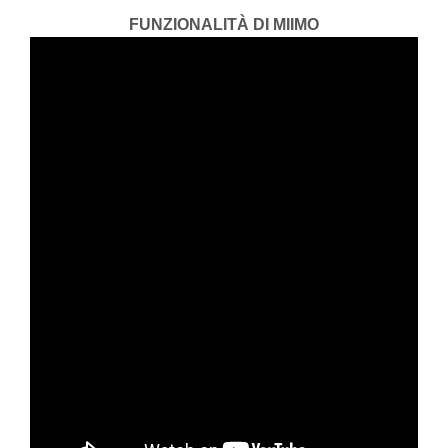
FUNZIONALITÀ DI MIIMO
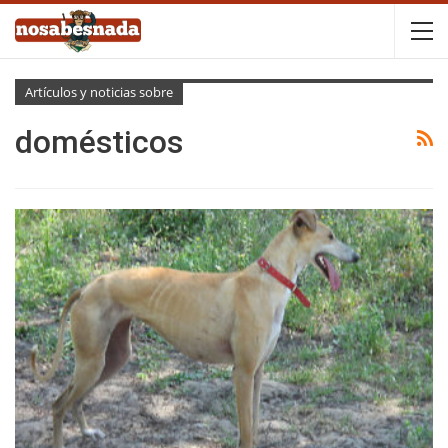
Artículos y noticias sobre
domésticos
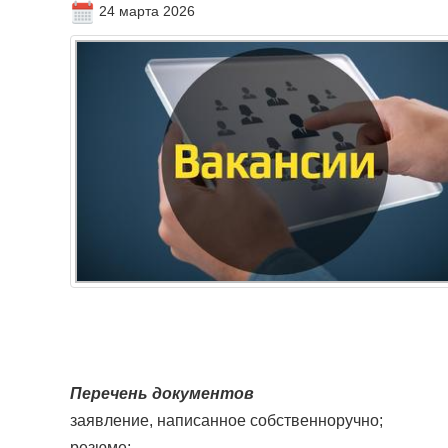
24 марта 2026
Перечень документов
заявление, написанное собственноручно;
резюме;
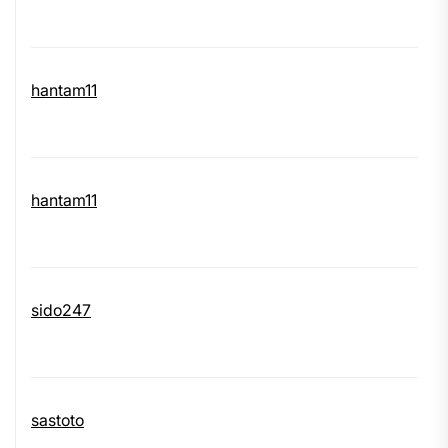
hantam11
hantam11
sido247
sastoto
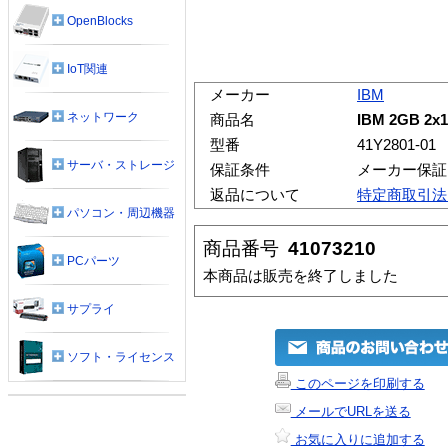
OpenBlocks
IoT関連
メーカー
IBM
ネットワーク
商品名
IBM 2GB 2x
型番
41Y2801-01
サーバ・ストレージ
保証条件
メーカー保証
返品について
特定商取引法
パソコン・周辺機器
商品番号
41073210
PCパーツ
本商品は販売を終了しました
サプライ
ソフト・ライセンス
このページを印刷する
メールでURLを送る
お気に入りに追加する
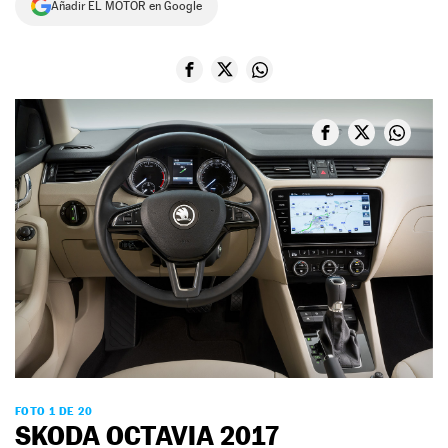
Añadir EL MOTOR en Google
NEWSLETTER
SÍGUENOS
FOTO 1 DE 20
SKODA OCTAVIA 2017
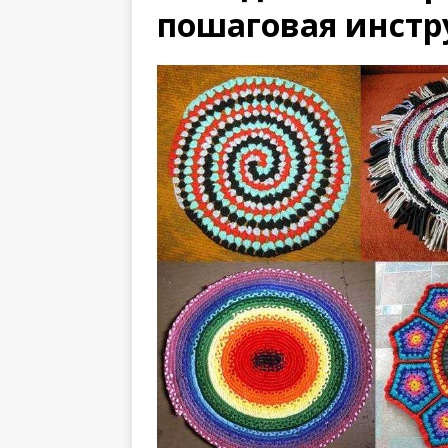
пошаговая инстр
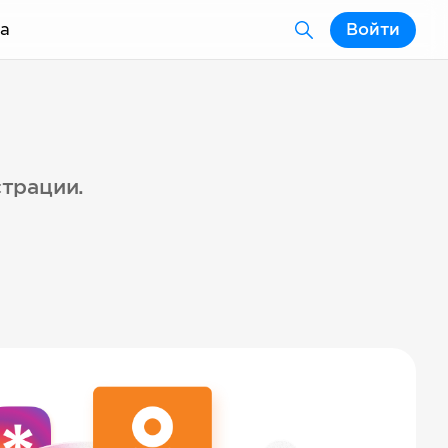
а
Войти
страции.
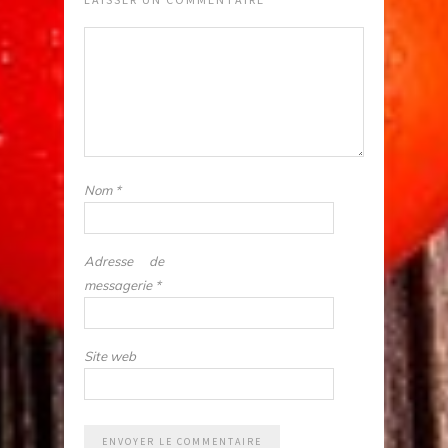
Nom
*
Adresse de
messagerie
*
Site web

::::::::::

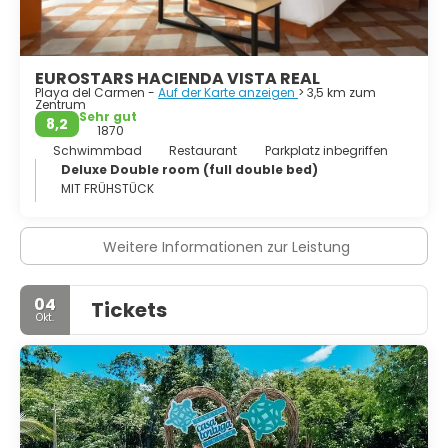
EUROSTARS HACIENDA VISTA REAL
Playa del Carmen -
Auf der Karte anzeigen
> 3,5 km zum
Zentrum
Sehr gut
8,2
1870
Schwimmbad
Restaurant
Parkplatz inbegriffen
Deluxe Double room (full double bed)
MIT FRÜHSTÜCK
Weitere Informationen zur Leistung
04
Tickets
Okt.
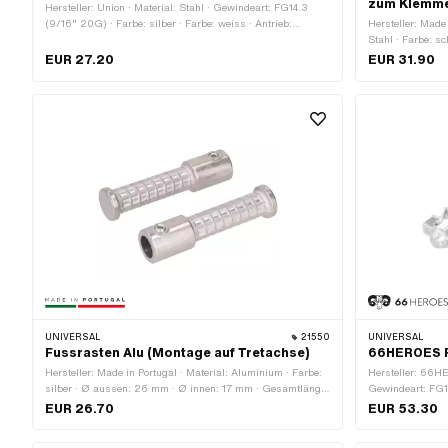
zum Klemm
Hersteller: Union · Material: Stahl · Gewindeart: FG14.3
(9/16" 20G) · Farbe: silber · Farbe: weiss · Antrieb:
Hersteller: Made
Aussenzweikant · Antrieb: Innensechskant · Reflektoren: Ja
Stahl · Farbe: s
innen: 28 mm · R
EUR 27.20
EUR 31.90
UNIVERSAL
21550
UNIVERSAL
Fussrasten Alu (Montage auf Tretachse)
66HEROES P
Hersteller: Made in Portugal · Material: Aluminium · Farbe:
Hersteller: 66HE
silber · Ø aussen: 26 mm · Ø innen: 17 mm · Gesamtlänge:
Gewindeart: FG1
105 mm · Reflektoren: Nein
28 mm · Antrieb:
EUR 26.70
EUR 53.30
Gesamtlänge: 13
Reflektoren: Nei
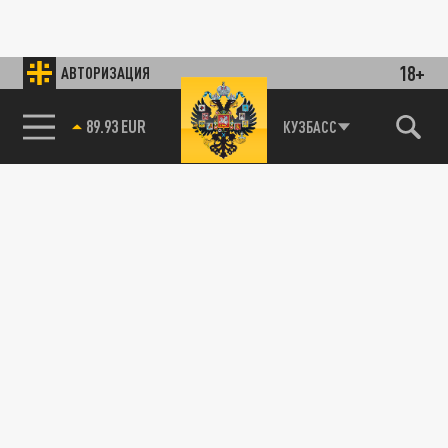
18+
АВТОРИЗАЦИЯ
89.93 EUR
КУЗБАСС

::::::::::

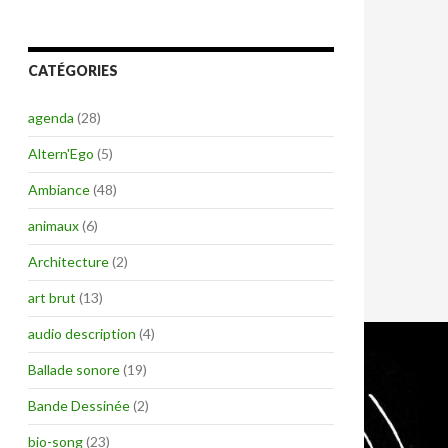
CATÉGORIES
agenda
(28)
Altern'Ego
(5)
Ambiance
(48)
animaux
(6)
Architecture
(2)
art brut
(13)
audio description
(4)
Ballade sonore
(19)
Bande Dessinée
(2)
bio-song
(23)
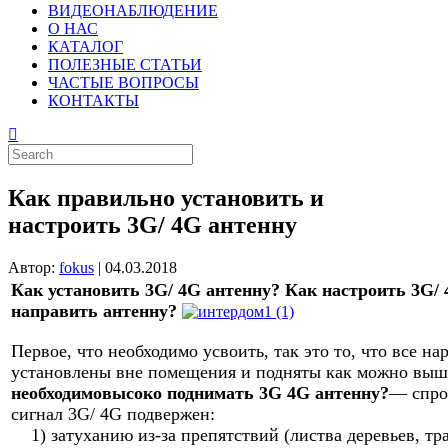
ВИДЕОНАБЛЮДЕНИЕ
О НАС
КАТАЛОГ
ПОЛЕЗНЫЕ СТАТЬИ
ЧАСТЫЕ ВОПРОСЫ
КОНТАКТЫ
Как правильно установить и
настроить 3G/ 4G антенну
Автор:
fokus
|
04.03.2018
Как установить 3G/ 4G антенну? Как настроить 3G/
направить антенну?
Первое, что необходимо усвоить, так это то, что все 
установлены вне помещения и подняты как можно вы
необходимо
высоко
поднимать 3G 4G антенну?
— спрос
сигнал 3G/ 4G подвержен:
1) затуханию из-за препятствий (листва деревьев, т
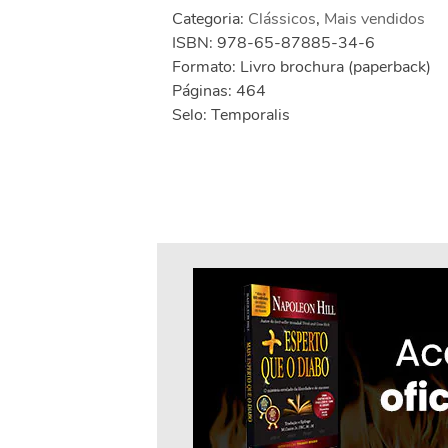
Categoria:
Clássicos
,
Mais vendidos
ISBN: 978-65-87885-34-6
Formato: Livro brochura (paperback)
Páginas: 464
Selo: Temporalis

::::::::::

== ACTIVITY ==
Collect the complete line wherever the string "Made" appears in the records.

== OUTPUT OF THE TASK ==
Hersteller: Made
Hersteller: Made in Portugal · Material: Aluminium · Farbe:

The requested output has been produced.